Biz Journals Sucro Sees Room To Grow At Lackawanna Sugar Refinery

By Katie Anderson – Reporter, Buffalo Business First
Jul 27, 2023 Updated Jul 26, 2023 7:11pm EDT

Sucro Sourcing’s rapid growth in Hamilton, Ontario, shows what could happen at the company’s new refinery in Lackawanna. The Florida-based company entered the manufacturing side of the sugar industry in 2019 when it opened in Hamilton. In the beginning, the company sold about 30,000 tons of sugar annually out of that plant, but last year, that number doubled, according to Don Hill, chairman of the board of directors for the company. This year, he expects that refinery will sell 130,000 tons. “The business in Canada has been phenomenally successful,” Hill said. “We built it in 2019, and we’ve already outgrown that site.” The company took that into consideration when it built in Lackawanna and is starting out with a much larger site stateside to avoid outgrowing it too fast. “The confidence that we build on our success in Canada allowed us to start bigger in Lackawanna,” Hill said. “We made sure we’re not starting too low or modestly.”
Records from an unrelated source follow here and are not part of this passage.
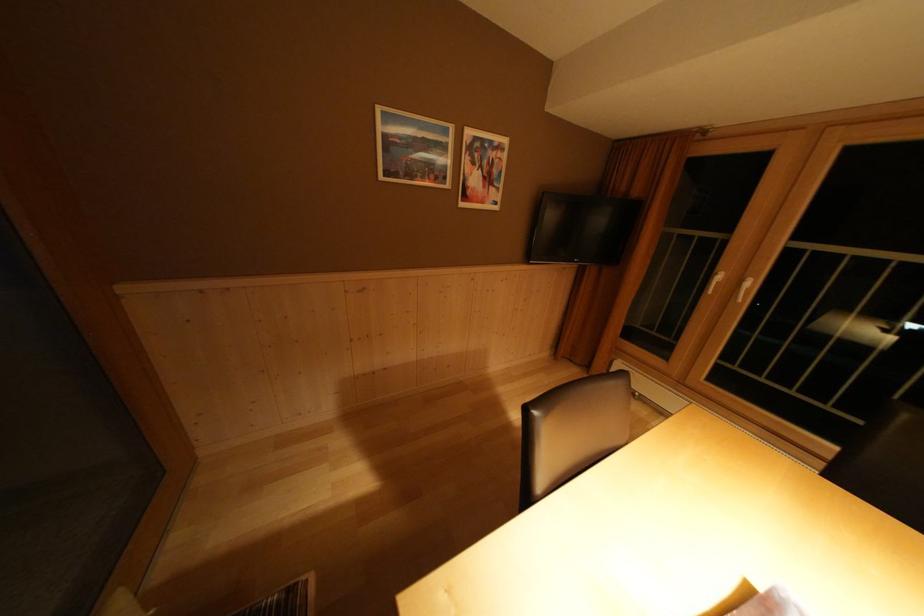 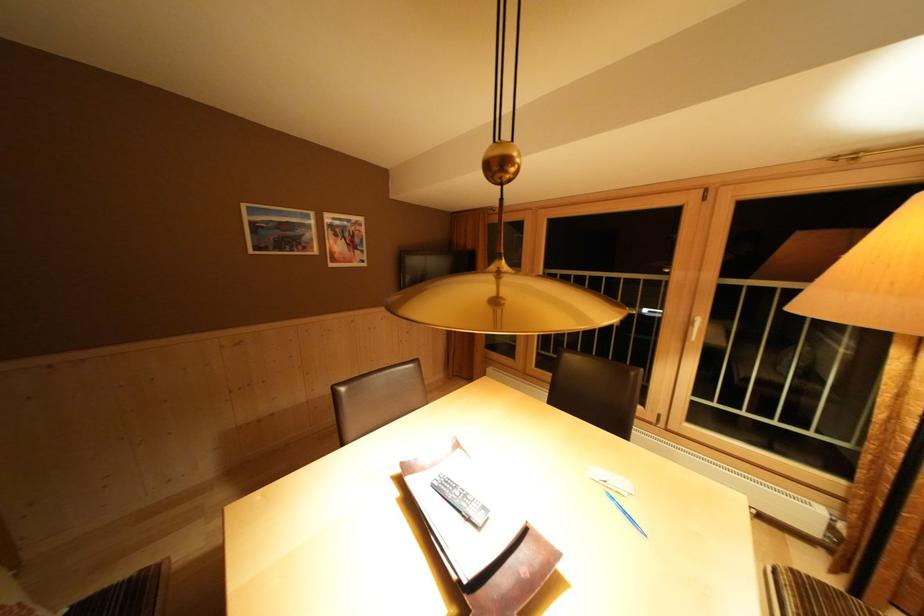 Question: The camera is either moving clockwise (left) or counter-clockwise (right) around the object. The first image is from the beginning of the video and the second image is from the end. Is the camera moving left or right when shooting the video?

Choices:
 (A) Left
 (B) Right

Answer: (A) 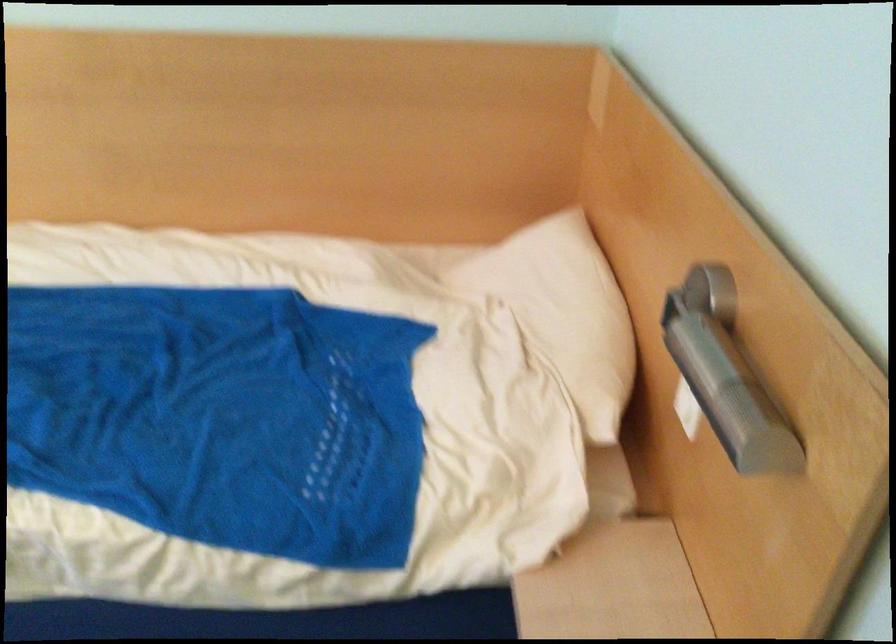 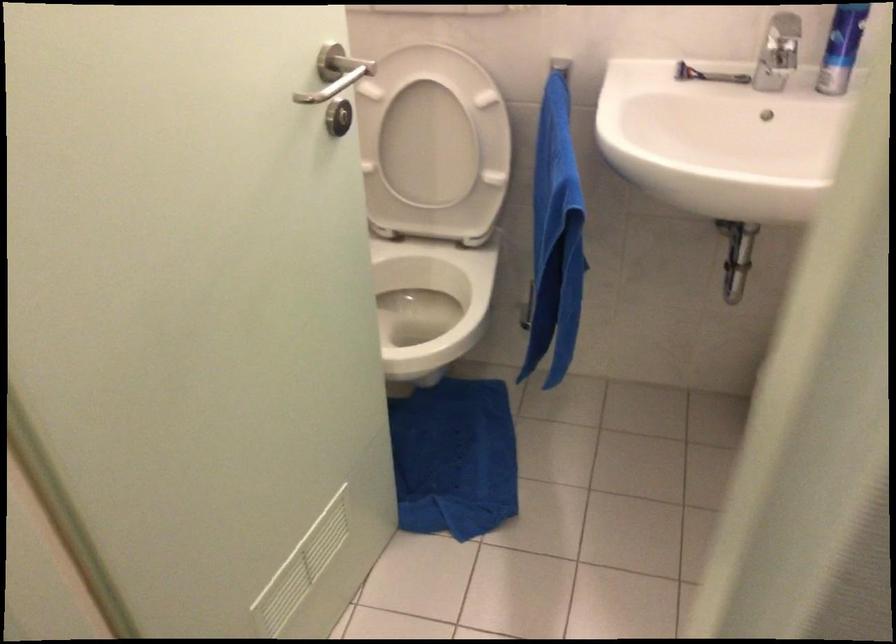 Question: Which direction would the cameraman need to move to produce the second image? Reply with the corresponding letter.

Choices:
 (A) Left
 (B) Right
 (C) Forward
 (D) Backward

Answer: (B) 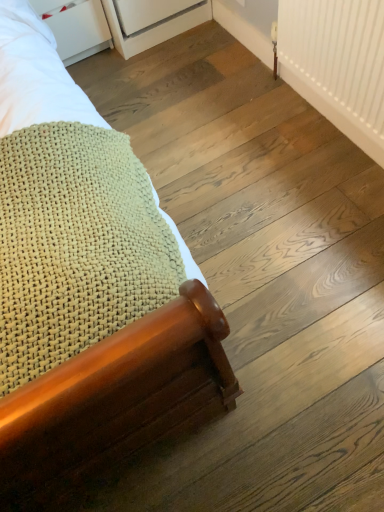 Question: Should I look upward or downward to see white plastic radiator at upper right?

Choices:
 (A) up
 (B) down

Answer: (A)

Question: From the image's perspective, is wooden bed frame at lower left located beneath white matte drawer at upper left?

Choices:
 (A) yes
 (B) no

Answer: (A)

Question: From the image's perspective, would you say wooden bed frame at lower left is positioned over white matte drawer at upper left?

Choices:
 (A) no
 (B) yes

Answer: (A)

Question: Can you confirm if wooden bed frame at lower left is smaller than white matte drawer at upper left?

Choices:
 (A) no
 (B) yes

Answer: (A)

Question: Is wooden bed frame at lower left not close to white matte drawer at upper left?

Choices:
 (A) no
 (B) yes

Answer: (A)

Question: Is wooden bed frame at lower left facing away from white matte drawer at upper left?

Choices:
 (A) no
 (B) yes

Answer: (A)

Question: Is wooden bed frame at lower left with white matte drawer at upper left?

Choices:
 (A) no
 (B) yes

Answer: (A)

Question: From the image's perspective, is white matte drawer at upper left located beneath wooden bed frame at lower left?

Choices:
 (A) no
 (B) yes

Answer: (A)

Question: Does white matte drawer at upper left have a smaller size compared to wooden bed frame at lower left?

Choices:
 (A) no
 (B) yes

Answer: (B)

Question: Does white matte drawer at upper left have a lesser height compared to wooden bed frame at lower left?

Choices:
 (A) no
 (B) yes

Answer: (B)

Question: Can you see white matte drawer at upper left touching wooden bed frame at lower left?

Choices:
 (A) no
 (B) yes

Answer: (A)

Question: Is white matte drawer at upper left thinner than wooden bed frame at lower left?

Choices:
 (A) yes
 (B) no

Answer: (A)

Question: Is wooden bed frame at lower left surrounded by white matte drawer at upper left?

Choices:
 (A) yes
 (B) no

Answer: (B)

Question: Would you say wooden bed frame at lower left is a long distance from white plastic radiator at upper right?

Choices:
 (A) yes
 (B) no

Answer: (B) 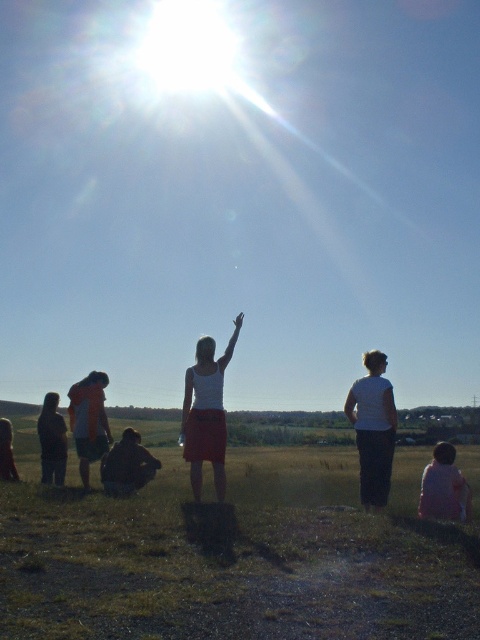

Sucro also recently announced a new million-ton refinery set to be built in Southern Ontario by 2025. The company will need about 30 acres of land to make it work.

“That’s the problem, we built a very modest facility to begin with, not knowing how successful it would be,” Hill said. “We’ve hit the limit in terms of what we can produce there.”

The $21 million Lackawanna refinery, which opened in November at the former Bethlehem Steel site, has the potential capacity of 350,000 tons. But it will likely take up to three years to bring the plant to that level. “Nothing of this complexity works exactly the way you want it to with day one,” Hill said. “It takes time to prove you can run at that capacity. You can’t have too many sales without the production, and you can’t have too much production without the sales. So, it’s a bit of a back and forth process to build that up.”

The local site opened last year and has about 35 employees. Hill said he expects that number will grow to about 100 by the end of the year. Hill said the big suppliers and refineries in the sugar industry have been consolidating, limiting supply availability. Meanwhile, sugar demand and consumption have grown with the population in the last two decades, he said.

“Most people think that sugar consumption is actually on decline, but that’s not the truth,” Hill said.

The U.S. is also a big importer of sugar, so Sucro saw an opportunity to “help build a domestic supply chain.”

“Within that very tight supply environment customers are very happy to see increased competition and increased supply,” Hill said. “There are some major local customers in Buffalo that have been very supportive of Sucro, and we look forward to working with them very closely.”